Noch einen Tag vorher war die Zuversicht mindestens ebenso groß wie die bangen Erwartungen. Alle Medien hatten nur ein Thema. Regen. Starkregen. Schlamm. Schlammregen. Starkschlamm. Die Seite der Horizontale – Rund um Jena beim Platzhirsch unter den Sozialen Netzwerken zeigte als letzten Eintrag eine morasttriefende Riesenpfütze und den Schriftzug EXTREM in Trash-Horrofilmplakat Signalrot. Wir werden nur wegen echter Katastrophen absagen – so die heroische Botschaft und ich glaubte: An den sicheren Start und widerwärtig nasse, dunkle und kalte Stunden. Viele Stunden in denen ich versuchen wollte, die magische Zahl von 100 Kilometern Trailstrecke wandernd zu bewältigen.

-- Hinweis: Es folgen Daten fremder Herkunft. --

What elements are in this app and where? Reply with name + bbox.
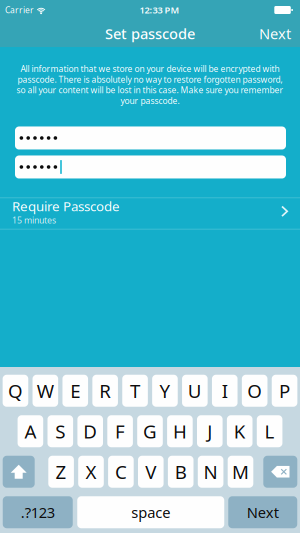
button[interactable]: J (197, 415, 223, 447)
staticText: E (70, 378, 80, 403)
staticText: so all your content will be lost in this… (16, 84, 284, 96)
button[interactable]: W (33, 375, 58, 407)
staticText: O (247, 378, 262, 403)
staticText: Carrier (5, 4, 34, 16)
staticText: Next (247, 502, 279, 522)
button[interactable]: O (242, 375, 268, 407)
button[interactable]: D (77, 415, 103, 447)
staticText: R (99, 378, 111, 403)
staticText: Require Passcode (12, 197, 120, 215)
staticText: 15 minutes (12, 214, 56, 226)
button[interactable]: F (107, 415, 133, 447)
button[interactable]: space (77, 496, 224, 528)
button[interactable]: Z (48, 456, 74, 488)
staticText: U (188, 378, 202, 403)
staticText: Y (160, 378, 170, 403)
button[interactable]: L (257, 415, 282, 447)
button[interactable]: C (108, 456, 134, 488)
button[interactable]: P (272, 375, 297, 407)
staticText: P (279, 378, 290, 403)
staticText: 12:33 PM (140, 4, 180, 16)
staticText: your passcode. (120, 95, 180, 106)
staticText: N (204, 459, 218, 484)
staticText: G (143, 419, 157, 444)
staticText: D (83, 419, 97, 444)
button[interactable]: I (212, 375, 238, 407)
button[interactable]: Delete (263, 456, 297, 488)
staticText: H (173, 419, 187, 444)
staticText: Set passcode (105, 24, 195, 43)
staticText: C (115, 459, 127, 484)
staticText: B (175, 459, 187, 484)
staticText: Q (8, 378, 23, 403)
staticText: Next (259, 24, 291, 43)
button[interactable]: E (62, 375, 88, 407)
button[interactable]: B (168, 456, 194, 488)
button[interactable]: G (137, 415, 163, 447)
staticText: W (37, 378, 54, 403)
button[interactable]: Next (228, 496, 297, 528)
button[interactable]: K (227, 415, 252, 447)
button[interactable]: X (78, 456, 104, 488)
staticText: A (24, 419, 36, 444)
staticText: .?123 (21, 502, 55, 522)
button[interactable]: H (167, 415, 193, 447)
button[interactable]: U (182, 375, 208, 407)
staticText: All information that we store on your de… (20, 63, 280, 75)
staticText: V (145, 459, 156, 484)
button[interactable]: Next (259, 20, 300, 47)
button[interactable]: V (138, 456, 164, 488)
staticText: S (55, 419, 65, 444)
staticText: J (207, 419, 212, 444)
button[interactable]: A (18, 415, 43, 447)
staticText: M (232, 459, 249, 484)
button[interactable]: M (228, 456, 253, 488)
staticText: F (115, 419, 125, 444)
button[interactable]: T (122, 375, 148, 407)
staticText: passcode. There is absolutely no way to … (18, 74, 282, 85)
staticText: T (130, 378, 140, 403)
staticText: Z (56, 459, 67, 484)
button[interactable]: Y (152, 375, 178, 407)
button[interactable]: Q (3, 375, 28, 407)
button[interactable]: R (92, 375, 118, 407)
button[interactable]: .?123 (3, 496, 73, 528)
staticText: I (222, 378, 228, 403)
button[interactable]: Require Passcode (0, 198, 300, 230)
button[interactable]: N (198, 456, 223, 488)
staticText: K (234, 419, 246, 444)
staticText: L (265, 419, 275, 444)
staticText: X (86, 459, 96, 484)
staticText: space (131, 502, 170, 522)
button[interactable]: S (48, 415, 73, 447)
button[interactable]: Shift (3, 456, 35, 488)
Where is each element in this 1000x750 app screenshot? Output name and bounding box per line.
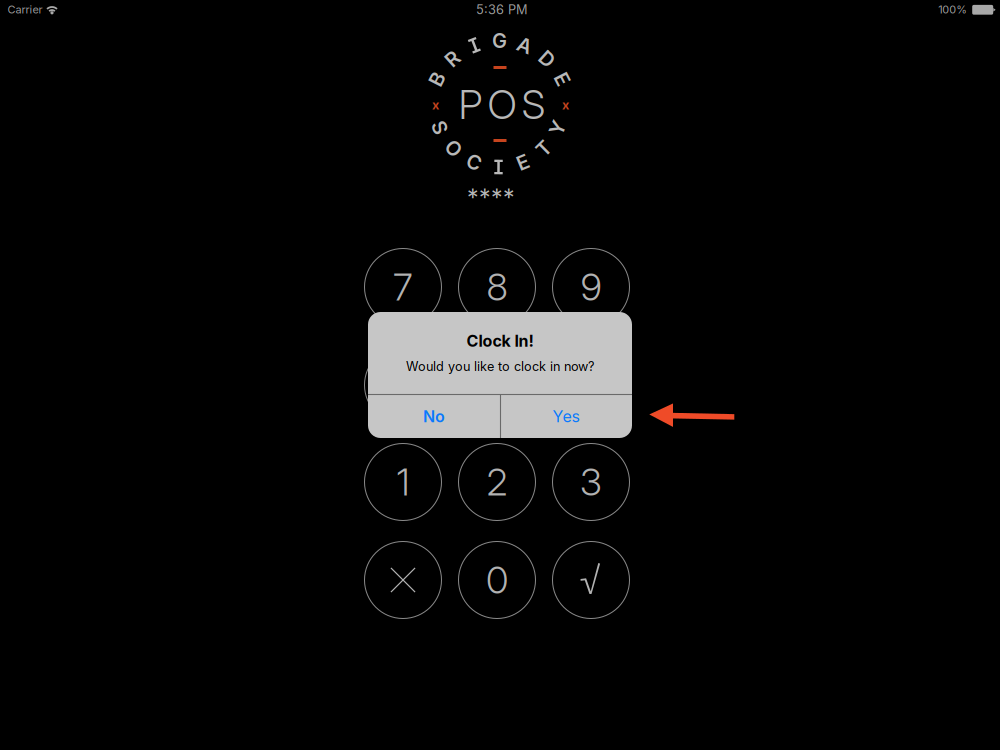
button[interactable]: 8 bbox=[458, 248, 536, 326]
button[interactable]: 3 bbox=[552, 444, 630, 520]
staticText: No bbox=[423, 407, 445, 426]
staticText: Would you like to clock in now? bbox=[406, 359, 594, 374]
staticText: 5 bbox=[486, 362, 508, 408]
staticText: S bbox=[433, 115, 446, 140]
staticText: A bbox=[517, 33, 532, 57]
staticText: B bbox=[430, 67, 443, 91]
button[interactable]: Delete bbox=[364, 542, 442, 618]
staticText: 9 bbox=[580, 264, 602, 310]
button[interactable]: 0 bbox=[458, 542, 536, 618]
staticText: POS bbox=[458, 80, 546, 129]
staticText: Carrier bbox=[8, 3, 42, 16]
button[interactable]: No bbox=[368, 395, 500, 438]
button[interactable]: 9 bbox=[552, 248, 630, 326]
staticText: 3 bbox=[580, 459, 602, 505]
button[interactable]: 2 bbox=[458, 444, 536, 520]
staticText: G bbox=[492, 28, 507, 53]
staticText: 5:36 PM bbox=[476, 2, 528, 17]
staticText: 0 bbox=[486, 557, 508, 603]
staticText: E bbox=[517, 150, 529, 174]
button[interactable]: 6 bbox=[552, 346, 630, 424]
staticText: 7 bbox=[393, 264, 413, 310]
staticText: x bbox=[432, 97, 439, 112]
staticText: D bbox=[540, 47, 554, 71]
button[interactable]: 5 bbox=[458, 346, 536, 424]
staticText: C bbox=[467, 150, 482, 174]
staticText: Yes bbox=[552, 407, 580, 426]
staticText: 8 bbox=[486, 264, 508, 310]
staticText: Y bbox=[551, 116, 565, 140]
staticText: 6 bbox=[580, 362, 602, 408]
staticText: **** bbox=[467, 183, 515, 211]
button[interactable]: 4 bbox=[364, 346, 442, 424]
staticText: 100% bbox=[938, 3, 967, 16]
button[interactable]: Yes bbox=[500, 395, 632, 438]
staticText: O bbox=[446, 136, 461, 160]
staticText: 2 bbox=[486, 459, 508, 505]
staticText: T bbox=[537, 136, 550, 161]
staticText: x bbox=[562, 97, 569, 112]
staticText: 1 bbox=[396, 459, 410, 505]
button[interactable]: Enter bbox=[552, 542, 630, 618]
staticText: 4 bbox=[392, 362, 414, 408]
staticText: Clock In! bbox=[466, 331, 534, 351]
staticText: E bbox=[556, 67, 568, 91]
button[interactable]: 7 bbox=[364, 248, 442, 326]
button[interactable]: 1 bbox=[364, 444, 442, 520]
staticText: R bbox=[446, 47, 459, 71]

Ich hätte es besser wissen können – dafür hätte ich jedoch noch am Vormittag des vergangenen Freitag meine Mails in jenem Elektropostfach checken müssen, das nicht mit dem Smartphone synchronisiert ist. Ich habe es nicht getan und so erfuhr ich erst kurz vor Jena von der Absage aufgrund von überfluteten Wegen und der Gefahr abrutschender Hänge. In Zöllnitz trafen wir in unserem ebenfalls von Hochwasser gefährdeten und mit rotweißem Absperrband umzingelten Basislager auf einen Trupp trauriger und vor allem hochgradig unausgelasteter Wandervögel. Viele Monate der Vorbereitung schienen umsonst. Die kaum genutzte Ausrüstung schien uns zu verspotten. Wir würden nicht zusammen loslaufen, müde werden, leiden, hadern, den inneren Schweinehund zum finalen Zweikampf in den frühen Morgenstunden fordern und vor allem nicht – nach Schmerzen, Schwielen und Zweifeln – das ultimative Hochgefühl kosten und nach erfolgreicher Überschreitung der eigenen Grenzen auch die Ziellinie überschreiten.

Überschritten haben wir sie dennoch – aber nur um einen Fressbeutel und diverse Gimmicks abzuholen und uns, die wir von weither angereist waren, in eine Liste derer einzutragen, die im kommenden Jahr einen der 1000 Startplätze sicher haben werden. Delayed is not cancelled – so far, so good.

Wohin aber mit dem Drang, sich zu bewegen? Nach erfolgter Rückkehr ins Basislager Zöllnitz war klar: Wir müssen raus und in die kalte Pampe, sonst siegt der Frust. Also ging es zu viert – Dörte, Anita, Tommi und ich – auf ein Stück der Horizontale. Nicht wandernd, sondern im (ziemlich zügigen) Laufschritt.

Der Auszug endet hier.